There are two types of communication occurring in this framework: adversary batches are being sent to the weight-updating process and fresh model weights are being sent to the adversary generating process. With n processes, there are n-1 adversary generating processes all competing to send adversaries (and the corresponding targets, see Equation 1) to the weight-updating process. Thus, we need to employ some notion of fairness (to avoid issues with load imbalance). An adversary-generating process cannot be allowed to send the second of two batches of adversaries if after sending the first batch, another process has posted a send of adversaries. Normally, this would be handled with a MPI\_Waitsome, however, since the adversary-generating processes is sending both adversaries and targets, we have to implement a custom solution. Thus, we loop through each of the possible adversary-generating processes (ranks 1 to n) and

use MPI\_Iprobe to check whether they have posted a send of adversaries and targets. If we encounter one that has, say process with rank p, we immediately receive that batch of adversaries, and then continue the loop probing from the next process with rank p + 1 (or 1 if p = n).
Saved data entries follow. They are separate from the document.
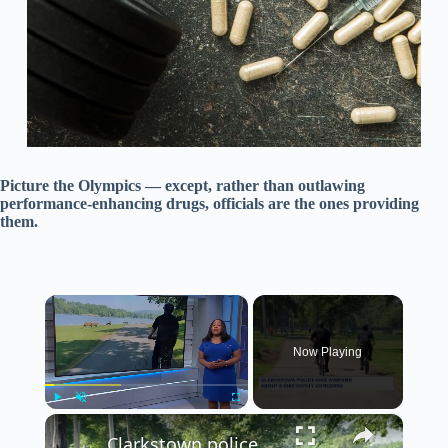
Picture the Olympics — except, rather than outlawing
performance-enhancing drugs, officials are the ones providing
them.
×
Now Playing
×
Play
Unmute
Fullscreen
Clarkstown police warn the public about dangers of e-bikes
The second type of communication of the model weights naturally allows for compute-transfer overlap. After every weight update, the weight-updating process sends a new copy of the weights to each adversary-generating process. Meanwhile, the adversary generating process constantly has an asynchronous receive posted, (MPI\_Irecv) which allows for the desired compute-transfer overlap on the adversary-generating end. That is, after every t adversary steps (where t is a hyperparameter called kCheckReceiveInterval in the code), the adversary checks if its previous asynchronous receive it posted has completed. If so, the adversary checks if any additional new model(s) have been sent via MPI\_Iprobe and if so, stores the latest one in its copy of the model weights. Right after, it posts a new asynchronous receive and then continues adversary generation. Thus, the communication related to receiving model weights is completely hidden and done simultaneously with adversary generation. This is absolutely necessary for us to achieve any reasonable speedup with this algorithm.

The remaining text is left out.